図26(c)において、チップ基材(Psub)321には、ドライバIC2101等が形成されており、チップ基材(Psub)321上の所定箇所には、N型不純物を注入してNウェル領域(Nwell)322が形成され、Nウェル領域(Nwell)322内の所定領域はP型不純物を注入して形成したPウェル領域(Pwell)2327が形成され、その領域内の所定領域にはN型不純物を注入して形成したN型領域329,2330、P型不純物を注入して形成したP型領域2328、ポリシリコンからなるMOSトランジスタのゲート電極326が形成され、Nウェル領域(Nwell)322にはN型不純物を拡散させて形成したN型領域325が形成されている。
尚、図26(c)においては、図を簡略化するため、ゲート酸化膜、コンタクトホールやパッシベーション保護膜等は省略し、各不純物拡散領域と接続されるメタル配線も省略している。

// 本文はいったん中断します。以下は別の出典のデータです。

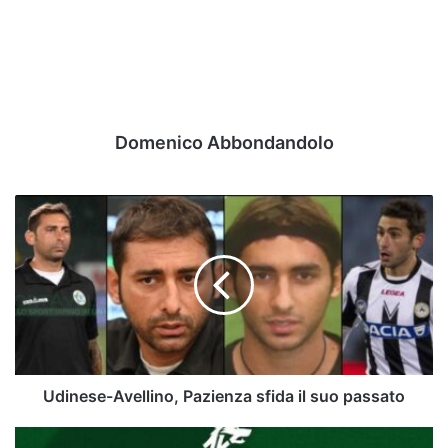
Domenico Abbondandolo
Udinese-
Avellino,
Pazienza
sfida
il
suo
passato
Udinese-Avellino, Pazienza sfida il suo passato
Avellino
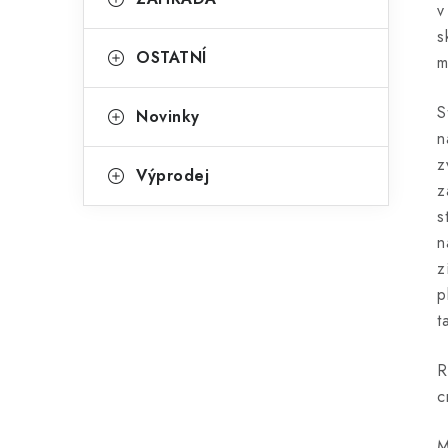
v
s
OSTATNÍ
m
S
Novinky
n
z
Výprodej
z
s
n
z
p
t
R
c
M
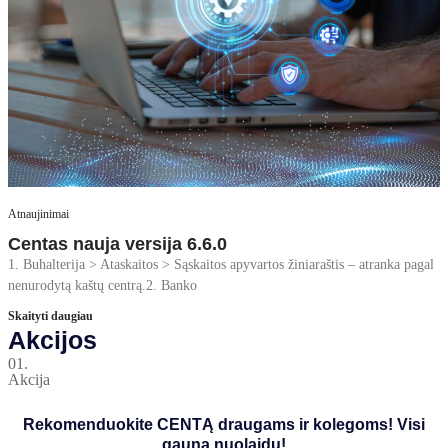
Atnaujinimai
Centas nauja versija 6.6.0
1. Buhalterija > Ataskaitos > Sąskaitos apyvartos žiniaraštis – atranka pagal
nenurodytą kaštų centrą.2. Banko
Skaityti daugiau
Akcijos
01.
Akcija
Rekomenduokite CENTĄ draugams ir kolegoms! Visi
gauna nuolaidų!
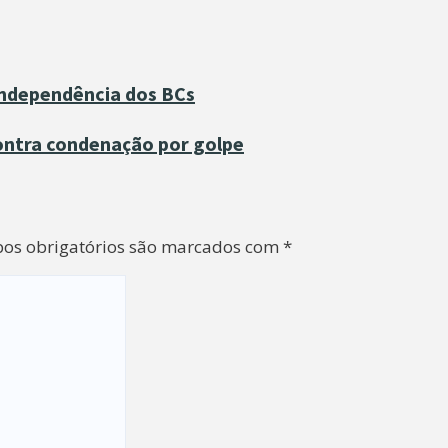
 independência dos BCs
ontra condenação por golpe
os obrigatórios são marcados com
*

ゲート電極326は電源VDDに接続されており、P型領域2328はゲート駆動分離回路(NMOSトランジスタ)GDB2096のサブストレート端子となって、図26(b)においてはグランドに接続され、N型拡散層2330は、ゲート駆動分離回路(NMOSトランジスタ)GDB2096の第1端子と接続され、N型拡散層329は、ゲート駆動分離回路(NMOSトランジスタ)GDB2096の第2端子と接続されている。

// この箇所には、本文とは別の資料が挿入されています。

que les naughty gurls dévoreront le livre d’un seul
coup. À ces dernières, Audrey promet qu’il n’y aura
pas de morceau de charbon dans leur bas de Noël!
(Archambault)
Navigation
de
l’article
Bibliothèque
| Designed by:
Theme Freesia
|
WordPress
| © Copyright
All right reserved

図26(d)は、図26(b)に示したゲート駆動分離回路(NMOSトランジスタ)GDB2096の特性グラフを示している。同グラフの横軸は、図26(b)の第1端子(1)と第2端子(2)間に印加される電圧(V)を示している。縦軸は第1端子(1)と第2端子(2)間に流れる電流(I)を示しており、同特性グラフの、第1象限の縦軸を電流I1とし、第4象限の縦軸を電流I2としている。尚、このとき図13(d)の第1象限のグラフをIoLとし、第2象限のグラフをIoHとして図中に記載している。
図26(d)の特性グラフから明らかなように、同図(b)において、電流I1を流そうとするとき、第1端子の電位は“Low”である略0Vの電位とされる。ゲート駆動分離回路(NMOSトランジスタ)GDB2096のゲート端子は電源VDDと接続されているため、ゲート駆動分離回路(NMOSトランジスタ)GDB2096は、その第1端子はソース端子として機能しオン状態となっている。そのため第2端子の電位が増加するに伴い、電流I1が増加していき、所定値Idで示される飽和状態にまで達する。このように、IoL特性は定電流特性を備えていることになる。

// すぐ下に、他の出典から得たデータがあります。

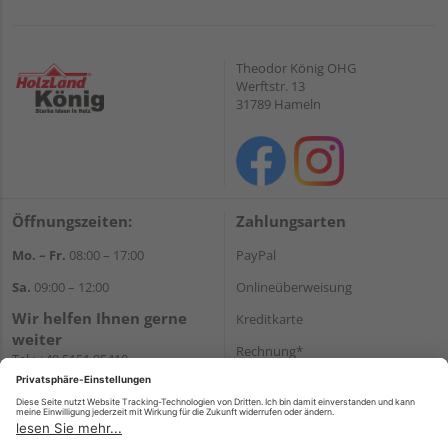
Theodor König OHG
Werftstr. 13
31789 Hameln
Öffnungszeiten:
Zahlungsarten
Mo. – Fr.
08:00 – 17:00
PayPal
Sa.
09:00 – 12:00
Onlineüberweisung
Wir helfen Ihnen gerne
Kreditkarte
weiter
Rechnung*
Tel.:
+49 5151 95410
E-Mail:
shop@holzland-koenig.de
*Bonität vorausgesetzt
Versand
Versandkosten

また図26(b)において、電流I2を流そうとするとき、即ちゲート駆動分離回路(NMOSトランジスタ)GDB2096の第1端子を略VDD電位とした場合、第2端子の電位をVDD電位とするとき、第2端子から流れ出る電流I2は略ゼロとなり、第1端子と第2端子間に印加される電圧の絶対値がVtを越えると電流が流れる特性となっている。ここでVtはNMOSトランジスタの閾値電圧であり、典型的な設計例では略0.8Vとなるように設定される。
次に、図6、図26等で説明した、発光サイリスタThy2001〜Thy2192(図24)のゲート端子駆動用のゲート駆動分離回路GDA2001〜GDA2096、GDB2001〜GDB2096(尚、図6でのGDA1〜GDA96、GDB1〜GDB96に代えて配置される)の動作、特に発光サイリスタのターンオン過程での動作について説明する。
図27(a)は、共通バッファ回路301と、破線で囲んで示すゲート駆動分離回路GDA2001と、発光サイリスタThy2001の接続関係を示す図であり、図27(b)は、発光サイリスタThy2001の内部構成を等価回路で示している。尚、ゲート駆動分離回路GDA2001は、NMOSトランジスタで構成され、図26で説明したゲート駆動分離回路GDB2096と全く同じ構成、特性のものであり、発光サイリスタThy2001は、PNPトランジスタ141とNPNトランジスタ142で構成され、図25で説明した発光サイリスタThy2192と全く同じ構成、特性のものである。
図27(b)に示すように、ゲート駆動分離回路GDA2001はNMOSトランジスタで構成され、発光サイリスタThy2001は、PNPトランジスタ141とNPNトランジスタ142で構成されている。同図中において、IbはNPNトランジスタ142のベース電流であり、Igは発光サイリスタThy2001のゲート電流であり、Vgはそのゲート端子の端子電圧であり、Ikはカソード電流である。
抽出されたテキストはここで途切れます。